The condition of all these categories of the people was already precarious and the jolt of Covid-19 made their life miserable. RSS Modi Goverment in the last six years by its pro-corporate policies has already made their lives quite difficult. Vacancies in the public sector and government were not being filled up and educated unemployed youth were crying for jobs, but the Covid-19 outbreak took away jobs from already employed sections also. The worst sufferers were unorganised migrant labour from Bihar and few more states, who were working in Mumbai, Delhi, Ahmedabad like metropolitan cities and in Punjab like places as farm labour. Lakhs of them were left to fend for themselves without any support from either their employers or the government and hundreds of them lost their lives on roads, walking, cycling, or transporting themselves in most pitiable conditions in trains and buses. No unemployment allowance or food security were provided to them, numbering almost sixty percent of Indian population. Worse was their health conditions. A study has shown recently that 50% of Indian population is without any medical support from government and the budget of for health services is at lowest fourth among all countries of the world. The Goverment. has been privatising the health and education sector from its inception in 2014 to fatten its patron corporates like Ambani's and Adanis. No wonder that during this humanity killing pandemic, the corporate Ambani has risen to fourth most rich man in the world. To put salt on the wounds of suffering people, the banks are waiving lashes of crones rupees loans to these corporate houses, but not allowing the middle classes to even waive the interest on their EMI's, neither allowing the EMI's delayed payments. When people were dying in hundreds due to Covid-19 infection, private hospitals were behaving like blood sucker sharks, poor people had to die without any medical support worth the name, even the middle class, including doctors themselves suffered at the hands of private hospitals and the Modi just looked the other way. Doctors, despite being called fashionable title of 'corona warriors' are not being paid properly, when they are suffering casualties during corona.
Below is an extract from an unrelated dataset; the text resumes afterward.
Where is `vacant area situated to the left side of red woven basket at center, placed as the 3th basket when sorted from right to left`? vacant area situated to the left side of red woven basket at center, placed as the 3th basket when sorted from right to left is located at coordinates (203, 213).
More than five hundred doctors have lost lives till now and majority of their families have not been paid by the government own declared compensation.

So, in the education sector, the poorer sections are affected at a worse level. A section of middle classes can afford smartphones or tablets/laptops, so their education goes by online mode, but the rural poor and even urban slum dweller poor children lose any scope of receiving education. Government schools in various states were already reduced to enroll only Dalit or minority children, as even lower middle classes were opting for so called public schools. Now middle classes have to revert to the government schools with their income loss, they can't afford the luxury of public schools. But teachers of the government schools are neither paid full salaries, nor any recruitment is being made of teachers. So, teachers here are receiving a pittance in the name of salary. Schools/colleges/Universities are still not functioning properly and it is the poorer sections, who are the worst sufferers in the education sector too, which will make them totally vulnerable in coming times in matters of securing jobs.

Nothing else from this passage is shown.